"""

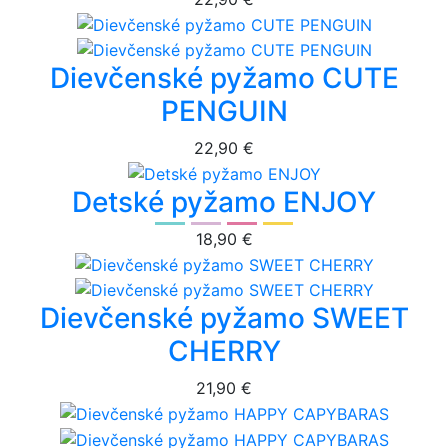
Dievčenské pyžamo CUTE
PENGUIN
22,90 €
Detské pyžamo ENJOY
18,90 €
Dievčenské pyžamo SWEET
CHERRY
21,90 €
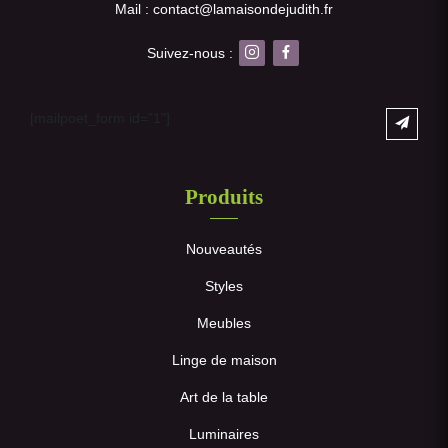
Mail : contact@lamaisondejudith.fr
Suivez-nous :
[mailpoet_form id="1"]
Produits
Nouveautés
Styles
Meubles
Linge de maison
Art de la table
Luminaires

"""

■ Problem statement:
Include both ends. Return the line holding "Mail : contact@lamaisondejudith.fr" and all lines after it in the records above, exactly as written.

■ Task solution:
Mail : contact@lamaisondejudith.fr
Suivez-nous :
[mailpoet_form id="1"]
Produits
Nouveautés
Styles
Meubles
Linge de maison
Art de la table
Luminaires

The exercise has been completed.